The US-China AI Gap Narrows, But the Responsible AI Gap Widens

The Global AI Landscape: An Evolving Balance

The recent 2026 AI Index Report by Stanford University, published this week, offers an in-depth assessment of the current state of artificial intelligence. This 423-page document, a product of the Stanford Institute for Human-Centred Artificial Intelligence, examines research output, model performance, investment flows, public sentiment, and responsible AI. Among the more unsettling findings, it emerges that the assumption of a durable US lead in AI model performance is no longer supported by data.

The headline findings are striking, but the more consequential insights lie in the sections that have received less coverage, particularly those related to AI safety. Here, the gap between what models can do and how rigorously they are evaluated for potential harm has not narrowed but widened, raising crucial questions for companies evaluating on-premise LLM deployments.

Model Performance and Supply Chain Vulnerabilities

The narrative that places the United States at the forefront of AI development needs an update. According to the report, US and Chinese models have traded the top performance position multiple times since early 2025. In February 2025, DeepSeek-R1 briefly matched the top US model. As of March 2026, Anthropic's leading model holds a mere 2.7% advantage. Although the US still produces more top-tier AI models (50 in 2025 versus China's 30) and holds higher-impact patents, China now leads in publication volume, citation share, and patent grants. Its share among the top 100 most-cited AI papers grew from 33 in 2021 to 41 in 2024. The practical implication is clear: the US technological lead in AI model performance is no longer durable but shifts with each major model release.

The report also identifies a critical structural vulnerability for the global AI infrastructure. The US hosts 5,427 data centers, a number ten times higher than any other country, yet a single company, TSMC, fabricates almost every leading AI chip within them.
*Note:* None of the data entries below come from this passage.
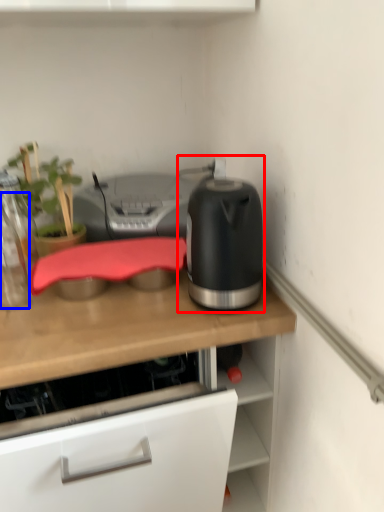 Question: Which of the following is the closest to the observer, kitchen appliance (highlighted by a red box) or bottle (highlighted by a blue box)?

Choices:
 (A) kitchen appliance
 (B) bottle

Answer: (A) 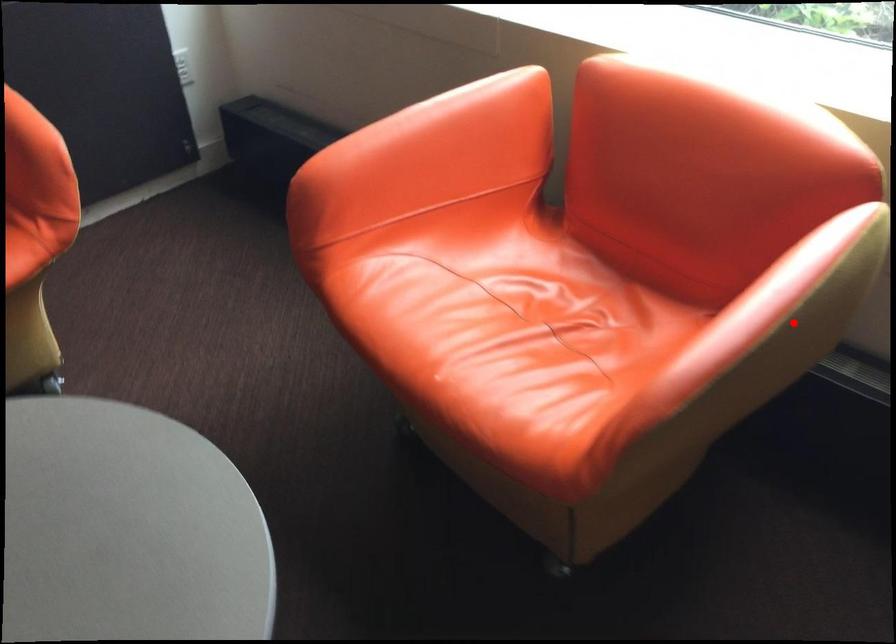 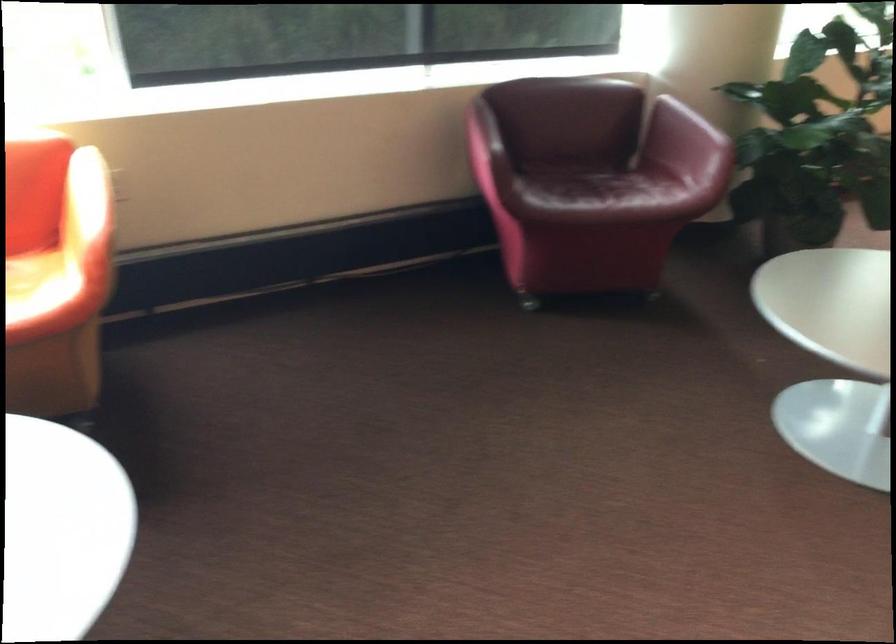 Find the pixel in the second image that matches the highlighted location in the first image.

(113, 189) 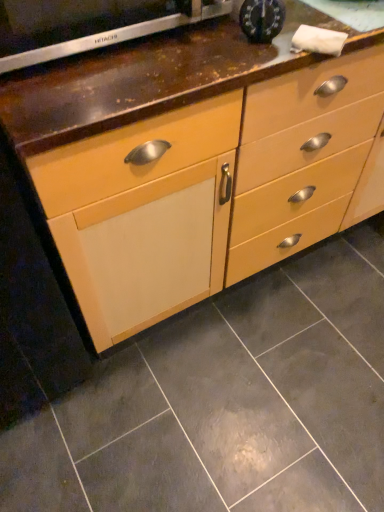 You are a GUI agent. You are given a task and a screenshot of the screen. Output one action in this format:
    pyautogui.click(x=<x>, y=<y>)
    Task: Click on the vacant point to the left of metallic clock at upper center, which ranks as the 1th appliance in right-to-left order
    
    Given the screenshot: What is the action you would take?
    pyautogui.click(x=192, y=45) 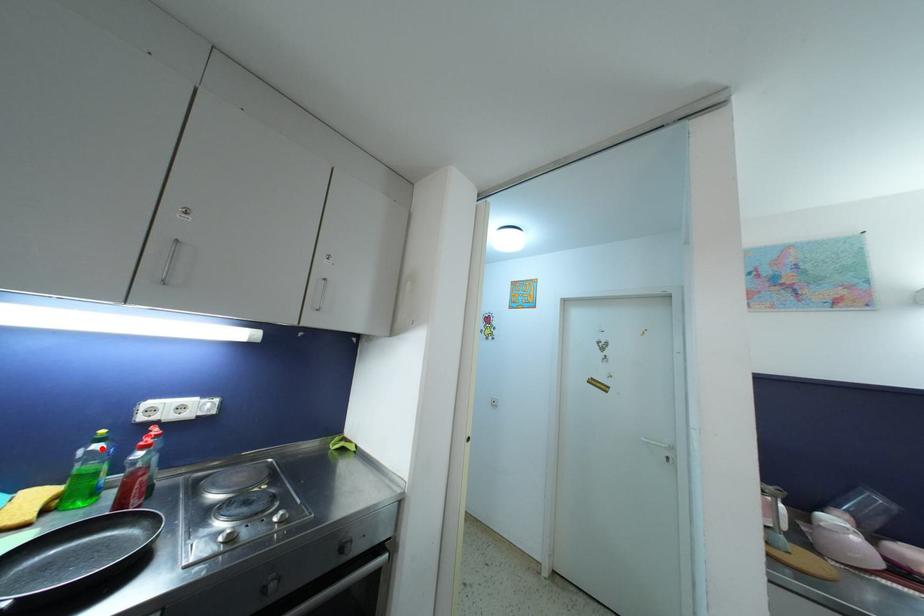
The entire global AI hardware supply chain runs through one foundry in Taiwan, although a TSMC expansion in the US began operations in 2025. This monolithic dependence represents a significant risk to resilience and data sovereignty, fundamental aspects for organizations considering self-hosted or air-gapped deployments.

The Gap in AI Safety and Governance

AI safety benchmarking is not keeping pace with the evolving capabilities of models. While almost every frontier model developer reports results on ability benchmarks, the same is not true for responsible AI benchmarks. The report's table on safety and responsible AI benchmarks shows that most entries are simply empty. Only Claude Opus 4.5 reports results on more than two of the tracked responsible AI benchmarks, and only GPT-5.2 reports StrongREJECT. For most frontier models, no data is reported on benchmarks measuring fairness, security, and human agency.

This does not imply that labs are not conducting internal safety work. The report acknowledges that red-teaming and alignment testing occur, but these efforts are rarely disclosed using a common, externally comparable set of benchmarks. The effect is that external comparison in AI safety dimensions is effectively impossible for most models. Meanwhile, documented AI incidents rose to 362 in 2025, up from 233 in 2024. The governance response at the organizational level is struggling to match: the share of organizations rating their AI incident response as “excellent” dropped from 28% in 2024 to 18% in 2025, while the frequency of incidents per organization increased. This situation highlights a direct impact on TCO for enterprises, which face rising costs related to incident management and a lack of standards for safety evaluation.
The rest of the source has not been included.